Court’s orders barred deportation during review of immigration appeal 

Alarming number of cases shows illegal deportations are not rare 

CONCORD, N.H. – The ACLU of New Hampshire yesterday filed a brief on behalf of a man who was illegally deported by ICE after the court ordered him to remain in the United States during his immigration appeal. The First Circuit Court of Appeals in Boston—the circuit just below the U.S. Supreme Court—had issued orders on August 30, 2019 and September 11, 2019 temporarily halting the man’s deportation so his appeal could proceed, but ICE violated the orders and deported him on September 13, 2019.  The brief filed before the First Circuit asks the court to hold the government in contempt for this egregious violation.

“No one is above the law, and when the court issues an order, we are all bound to uphold it—especially the United States government,” said Gilles Bissonnette, legal director at the ACLU of New Hampshire. “No human being should be sent by the United States to a country where they will be tortured or persecuted before they ever have an opportunity to challenge their removal. The federal government should to be held in contempt of court and fined every day until our client is returned so he can continue litigating his case.”

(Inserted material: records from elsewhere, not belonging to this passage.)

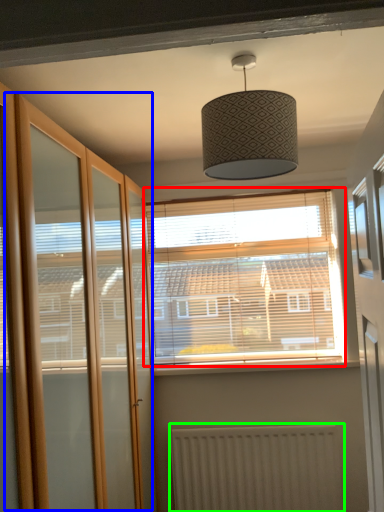 Question: Which object is positioned closest to window (highlighted by a red box)? Select from screen door (highlighted by a blue box) and radiator (highlighted by a green box).

Choices:
 (A) screen door
 (B) radiator

Answer: (B) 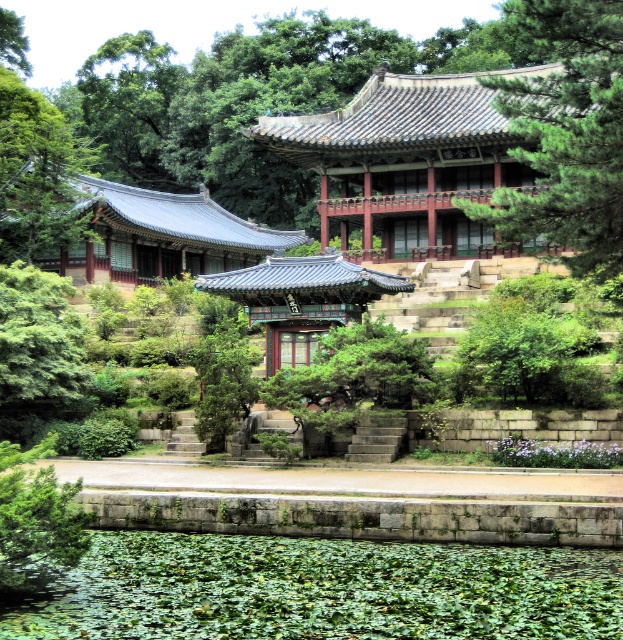 You are standing at the entrance of the palace complex and want to take a photo of the pavilion. There is a point at coordinates point (108, 632) that you need to consider. Is this point closer to you or farther away than 25 meters?

The distance of point (108, 632) from camera is 24.64 meters, so the point is closer than 25 meters.

You are an architect designing a garden layout and need to determine the placement of two trees based on their positions in the image. Which tree is closer to the viewer between the green textured pine tree at upper right and the green leafy tree at upper left?

The green textured pine tree at upper right is closer to the viewer than the green leafy tree at upper left. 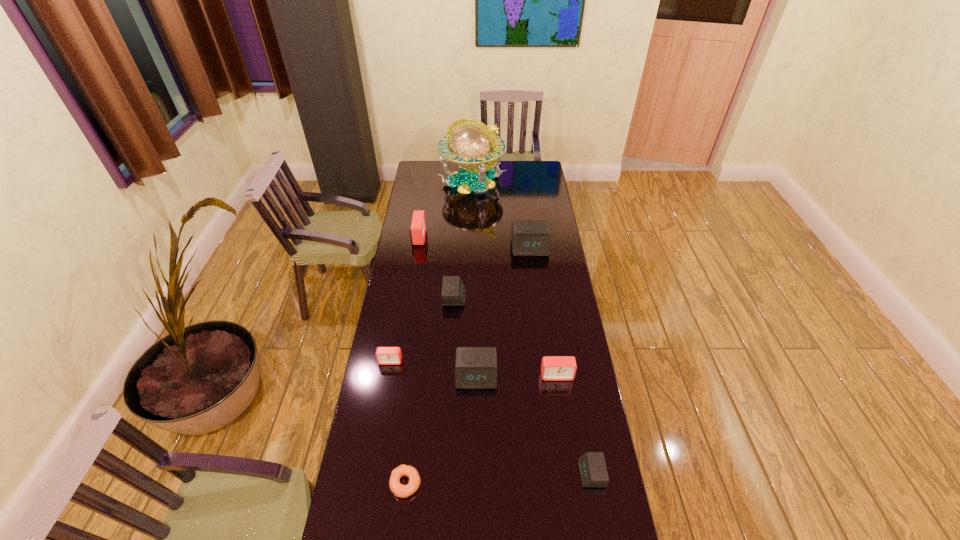 This screenshot has width=960, height=540. Find the location of `vacant area between the fifth nearest alarm clock and the tallest object`. vacant area between the fifth nearest alarm clock and the tallest object is located at coordinates (464, 239).

Where is `the sixth closest object relative to the biggest red alarm clock`? This screenshot has height=540, width=960. the sixth closest object relative to the biggest red alarm clock is located at coordinates (553, 368).

Find the location of `object that is the eighth closest to the biggest red alarm clock`. object that is the eighth closest to the biggest red alarm clock is located at coordinates (592, 466).

You are a GUI agent. You are given a task and a screenshot of the screen. Output one action in this format:
    pyautogui.click(x=<x>, y=<y>)
    Task: Click on the third closest alarm clock relative to the third farthest black alarm clock
    
    Given the screenshot: What is the action you would take?
    coord(453,290)

Locate which alarm clock is the sixth closest to the globe. Please provide its 2D coordinates. Your answer should be formatted as a tuple, i.e. [(x, y)], where the tuple contains the x and y coordinates of a point satisfying the conditions above.

[(553, 368)]

This screenshot has width=960, height=540. Identify the location of red alarm clock object that ranks as the second closest to the smallest red alarm clock. (417, 230).

Identify the location of red alarm clock identified as the closest to the nearest red alarm clock. (384, 355).

Locate an element on the screen. The width and height of the screenshot is (960, 540). black alarm clock object that ranks as the third closest to the tallest object is located at coordinates (475, 367).

Identify the location of black alarm clock that is the fourth closest one to the second farthest red alarm clock. (529, 237).

Find the location of a particular element. The image size is (960, 540). free location that satisfies the following two spatial constraints: 1. on the front-facing side of the biggest black alarm clock; 2. on the front-facing side of the fourth farthest object is located at coordinates (536, 297). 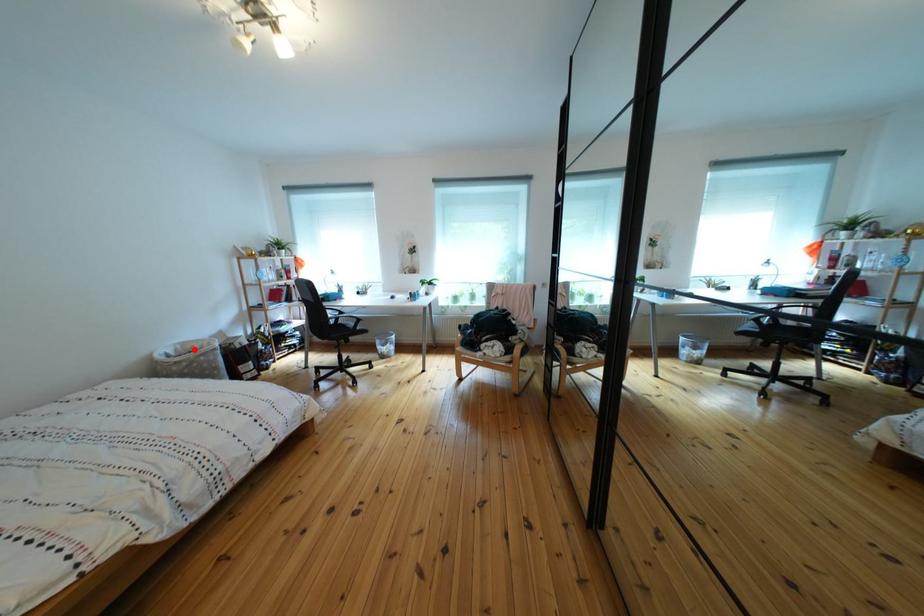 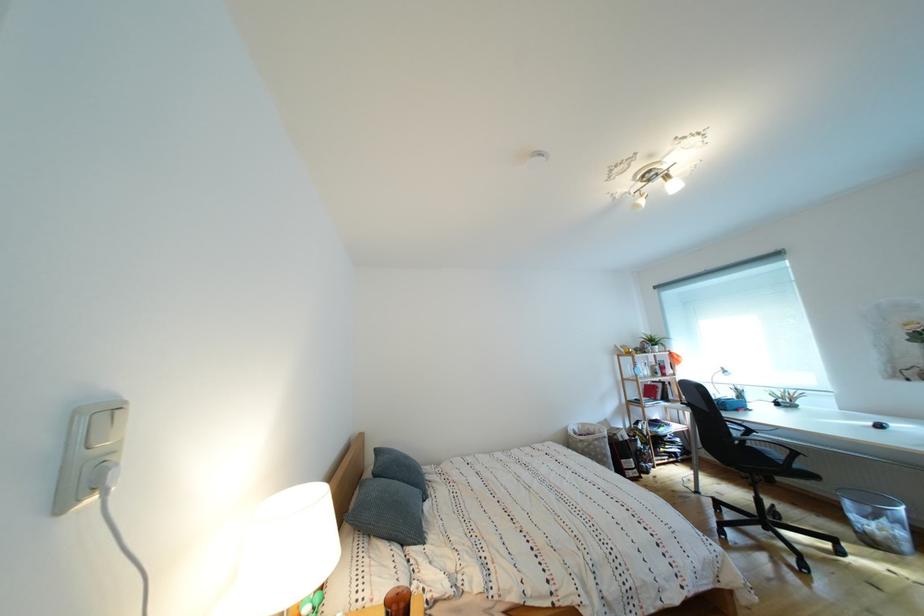 Where in the second image is the point corresponding to the highlighted location from the first image?

(594, 430) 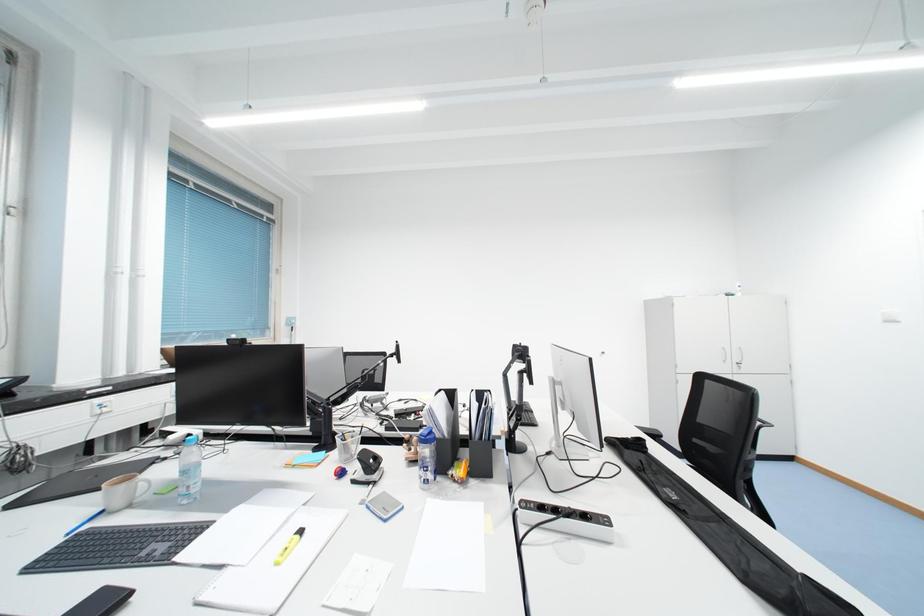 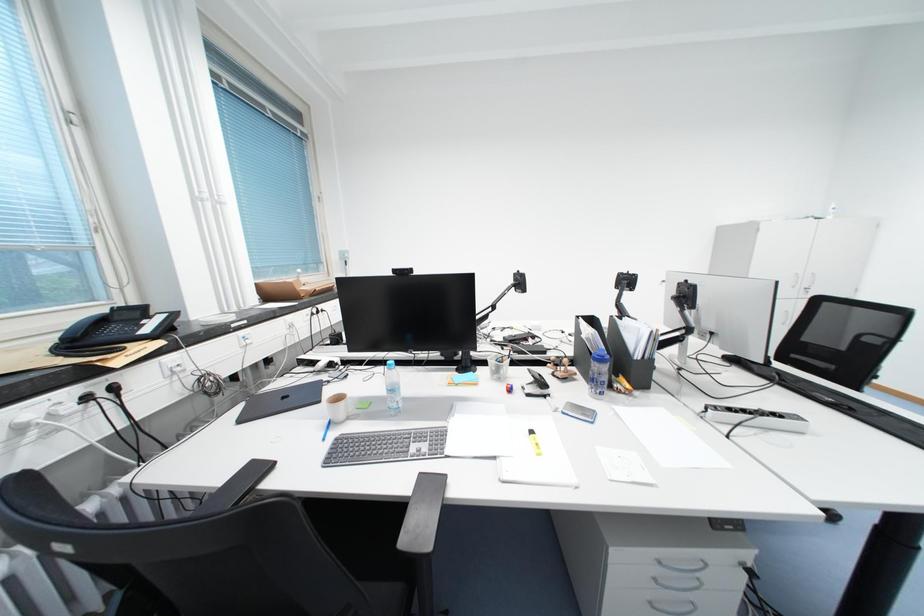 Question: The images are taken continuously from a first-person perspective. In which direction is your viewpoint rotating?

Choices:
 (A) Left
 (B) Right
 (C) Up
 (D) Down

Answer: (D) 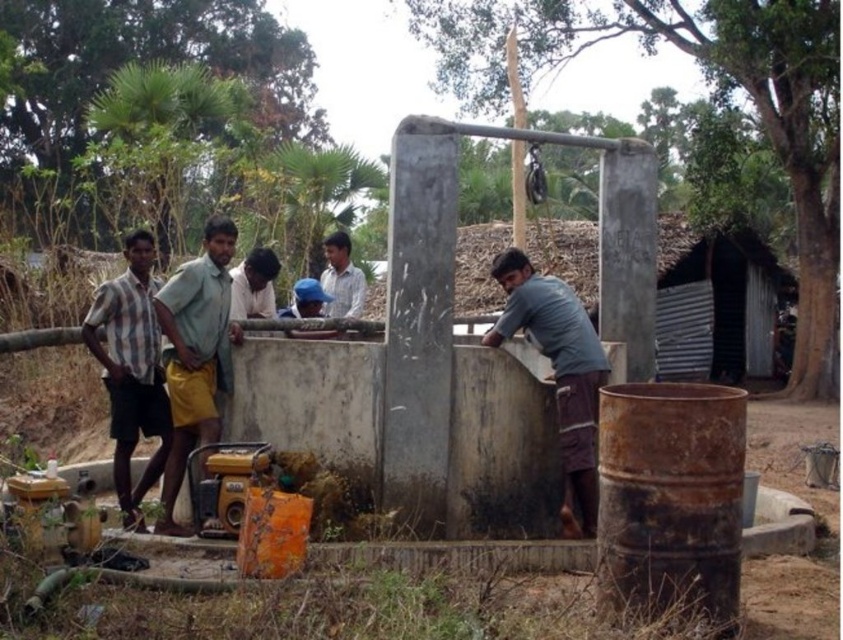 Question: Which point appears closest to the camera in this image?

Choices:
 (A) (213, 394)
 (B) (326, 273)
 (C) (237, 266)

Answer: (A)

Question: Does striped cotton shirt at left appear under light brown shirt at center?

Choices:
 (A) yes
 (B) no

Answer: (A)

Question: Which point appears farthest from the camera in this image?

Choices:
 (A) (199, 323)
 (B) (527, 308)
 (C) (342, 316)

Answer: (C)

Question: Does striped cotton shirt at left lie behind light brown shirt at center?

Choices:
 (A) yes
 (B) no

Answer: (B)

Question: Among these points, which one is nearest to the camera?

Choices:
 (A) (325, 308)
 (B) (239, 273)
 (C) (215, 349)
 (D) (581, 387)

Answer: (D)

Question: Can you confirm if light green fabric shirt at left is positioned to the right of light brown shirt at center?

Choices:
 (A) yes
 (B) no

Answer: (B) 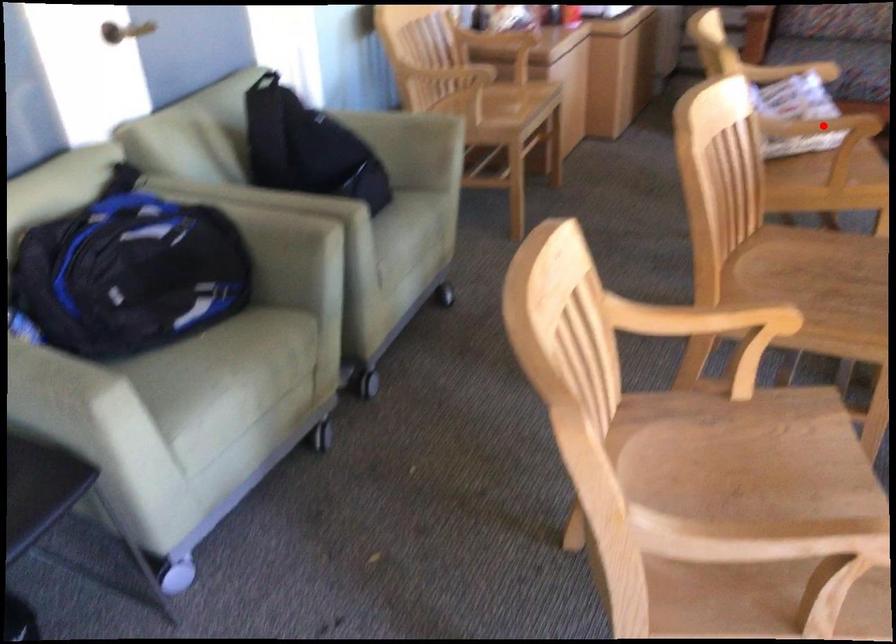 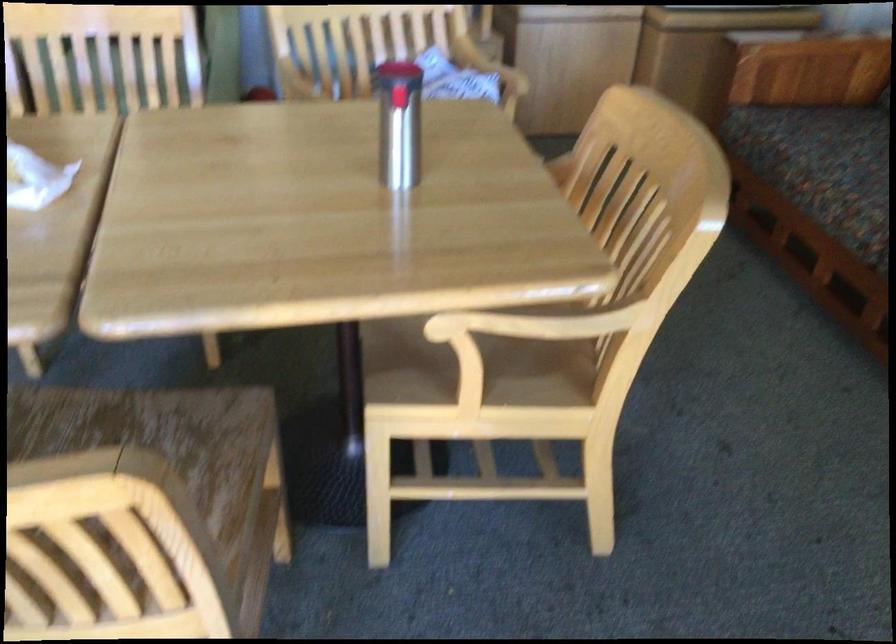 Question: I am providing you with two images of the same scene from different viewpoints. A red point is marked on the first image. Is the red point's position out of view in image 2?

Choices:
 (A) Yes
 (B) No

Answer: (A) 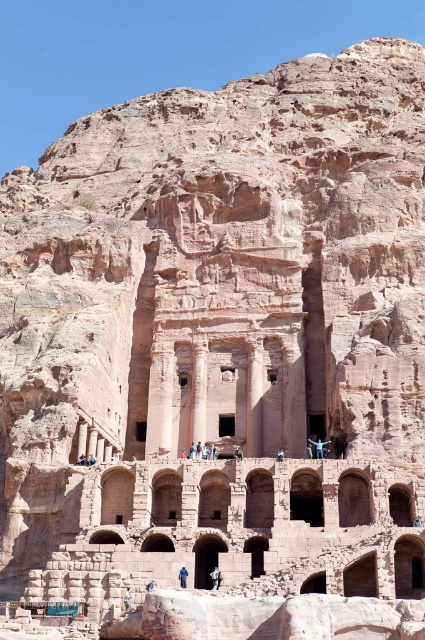 You are a tour guide leading a group through the ancient rock structure. You notice a dark brown leather jacket at center and a blue fabric person at center. Which object is taller?

The dark brown leather jacket at center is much taller than the blue fabric person at center. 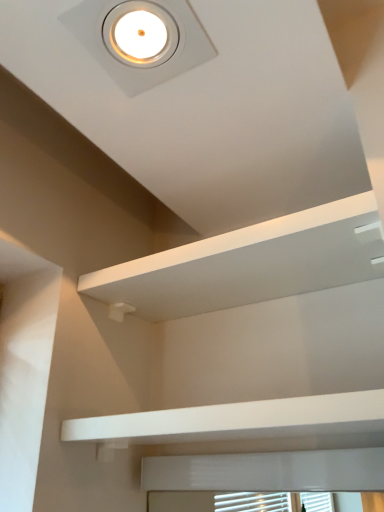 Question: Considering the relative sizes of white matte/finish balustrade at lower center and white matte shelf at upper center in the image provided, is white matte/finish balustrade at lower center smaller than white matte shelf at upper center?

Choices:
 (A) no
 (B) yes

Answer: (B)

Question: Are white matte/finish balustrade at lower center and white matte shelf at upper center making contact?

Choices:
 (A) no
 (B) yes

Answer: (A)

Question: Is white matte/finish balustrade at lower center looking in the opposite direction of white matte shelf at upper center?

Choices:
 (A) no
 (B) yes

Answer: (A)

Question: Is white matte/finish balustrade at lower center positioned in front of white matte shelf at upper center?

Choices:
 (A) yes
 (B) no

Answer: (A)

Question: Does white matte/finish balustrade at lower center have a greater height compared to white matte shelf at upper center?

Choices:
 (A) yes
 (B) no

Answer: (B)

Question: Is white matte shelf at upper center inside white matte/finish balustrade at lower center?

Choices:
 (A) yes
 (B) no

Answer: (B)

Question: Are white glossy droplight at upper center and white matte/finish balustrade at lower center located far from each other?

Choices:
 (A) no
 (B) yes

Answer: (A)

Question: From a real-world perspective, is white glossy droplight at upper center beneath white matte/finish balustrade at lower center?

Choices:
 (A) yes
 (B) no

Answer: (B)

Question: Is white glossy droplight at upper center located outside white matte/finish balustrade at lower center?

Choices:
 (A) no
 (B) yes

Answer: (B)

Question: Is white glossy droplight at upper center thinner than white matte/finish balustrade at lower center?

Choices:
 (A) yes
 (B) no

Answer: (A)

Question: Are white glossy droplight at upper center and white matte/finish balustrade at lower center making contact?

Choices:
 (A) no
 (B) yes

Answer: (A)

Question: Considering the relative sizes of white glossy droplight at upper center and white matte/finish balustrade at lower center in the image provided, is white glossy droplight at upper center taller than white matte/finish balustrade at lower center?

Choices:
 (A) no
 (B) yes

Answer: (A)

Question: Is white matte/finish balustrade at lower center beside white glossy droplight at upper center?

Choices:
 (A) yes
 (B) no

Answer: (B) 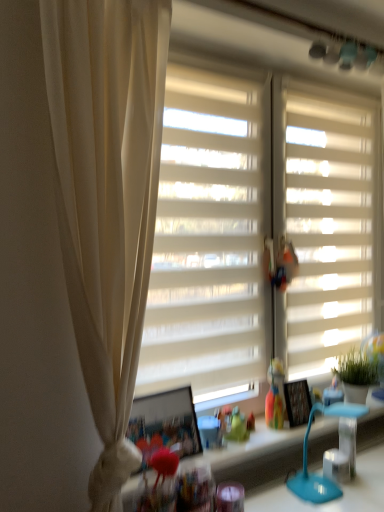 At what (x,y) coordinates should I click in order to perform the action: click on free space above white matte window blind at right (from a real-world perspective). Please return your answer as a coordinate pair (x, y). Image resolution: width=384 pixels, height=512 pixels. Looking at the image, I should click on (333, 90). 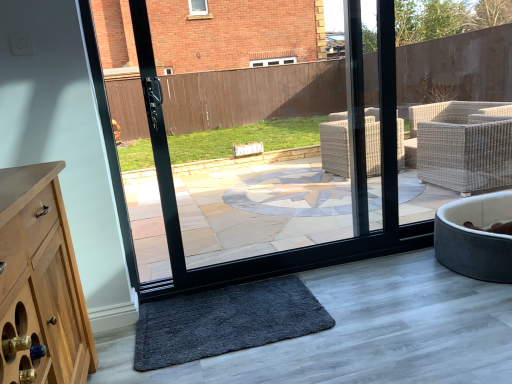 Question: From the image's perspective, is dark gray shaggy mat at lower center over velvet grey pet bed at lower right?

Choices:
 (A) yes
 (B) no

Answer: (B)

Question: Does dark gray shaggy mat at lower center come behind velvet grey pet bed at lower right?

Choices:
 (A) no
 (B) yes

Answer: (A)

Question: Considering the relative sizes of dark gray shaggy mat at lower center and velvet grey pet bed at lower right in the image provided, is dark gray shaggy mat at lower center thinner than velvet grey pet bed at lower right?

Choices:
 (A) no
 (B) yes

Answer: (B)

Question: Is dark gray shaggy mat at lower center turned away from velvet grey pet bed at lower right?

Choices:
 (A) yes
 (B) no

Answer: (B)

Question: Is velvet grey pet bed at lower right located within dark gray shaggy mat at lower center?

Choices:
 (A) no
 (B) yes

Answer: (A)

Question: Does dark gray shaggy mat at lower center have a smaller size compared to velvet grey pet bed at lower right?

Choices:
 (A) no
 (B) yes

Answer: (B)

Question: Can you confirm if velvet grey pet bed at lower right is positioned to the left of dark gray shaggy mat at lower center?

Choices:
 (A) yes
 (B) no

Answer: (B)

Question: From a real-world perspective, is velvet grey pet bed at lower right on dark gray shaggy mat at lower center?

Choices:
 (A) yes
 (B) no

Answer: (A)

Question: Is velvet grey pet bed at lower right positioned with its back to dark gray shaggy mat at lower center?

Choices:
 (A) yes
 (B) no

Answer: (B)

Question: Is velvet grey pet bed at lower right outside of dark gray shaggy mat at lower center?

Choices:
 (A) no
 (B) yes

Answer: (B)

Question: Does velvet grey pet bed at lower right lie behind dark gray shaggy mat at lower center?

Choices:
 (A) yes
 (B) no

Answer: (A)

Question: Is velvet grey pet bed at lower right bigger than dark gray shaggy mat at lower center?

Choices:
 (A) no
 (B) yes

Answer: (B)

Question: In terms of width, does dark gray shaggy mat at lower center look wider or thinner when compared to velvet grey pet bed at lower right?

Choices:
 (A) wide
 (B) thin

Answer: (B) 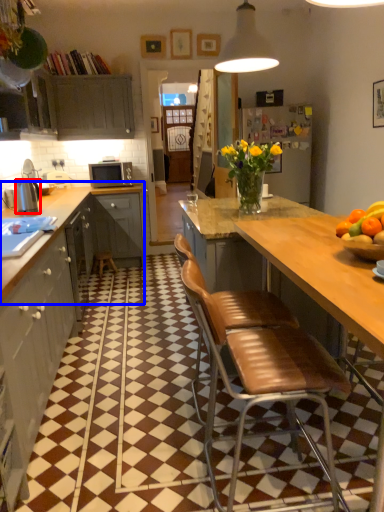 Question: Which of the following is the farthest to the observer, kitchen appliance (highlighted by a red box) or cabinetry (highlighted by a blue box)?

Choices:
 (A) kitchen appliance
 (B) cabinetry

Answer: (B) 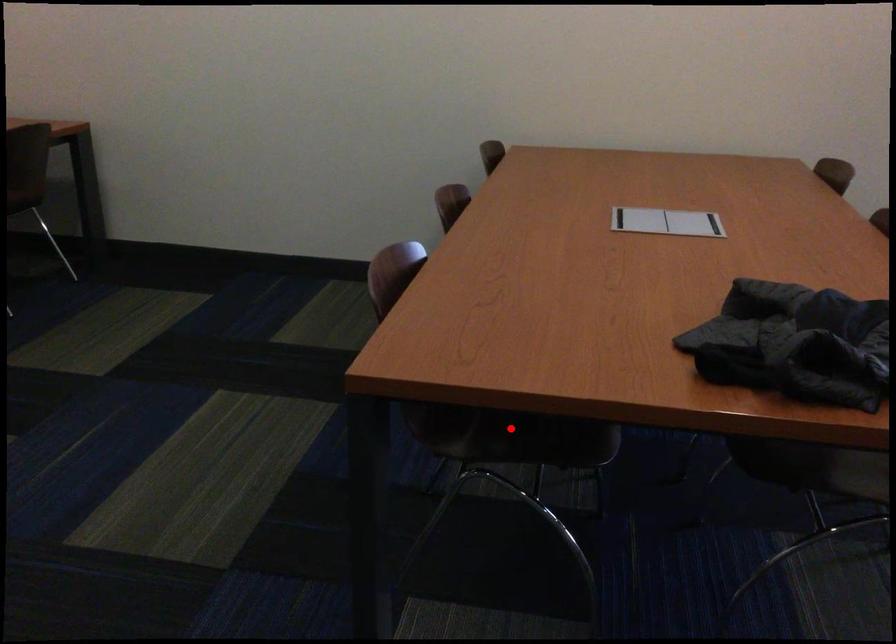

Preliminary affidavits from immigration lawyers around the country show at least eight of these wrongful deportation cases from the past year alone, indicating that this is not a one-off or rare circumstance. In three cases, the person was illegally removed from the country despite the law prohibiting their deportation. In five cases, lawyers learned their clients were about to be illegally deported, and made successful attempts to keep them in the United States.

SangYeob Kim, immigration staff attorney at the ACLU of New Hampshire, said, “The growing trend of illegal deportations is deeply troubling. We cannot, as a matter of principle, let any defiance of a court order go without consequence—particularly in a case like this where someone may be persecuted or tortured if deported. To ensure that such illegal deportation does not happen again in the future, we ask the court to hold the U.S. government in contempt.”

In this case, José Daniel Guerra-Castañeda was detained after being put on an Interpol Red Notice for crimes allegedly committed in El Salvador. However, he disputes the charges  and believes that he will be tortured if he goes back.  He simply wishes to have the ability to argue before the First Circuit why he should be able to remain in the country and why he will be tortured if removed.  However, the government’s violation has prevented him from being able to argue to the First Circuit why he should be able to stay in the United States.  It is inherent in the country’s foundation—and proven through hundreds of years of court cases—that all people, organizations, and federal agencies must follow court orders, especially when those orders are necessary to give people the ability to seek relief in the courts.

The brief was submitted as a part of the New Hampshire Immigrants’ Rights Project, started in July 2018 by the ACLU of New Hampshire to address the need for increased legal aid for immigrants in the state. In addition to taking legal action, the Project conducts “Know Your Rights” and teaches other interested lawyers how to take on immigration cases.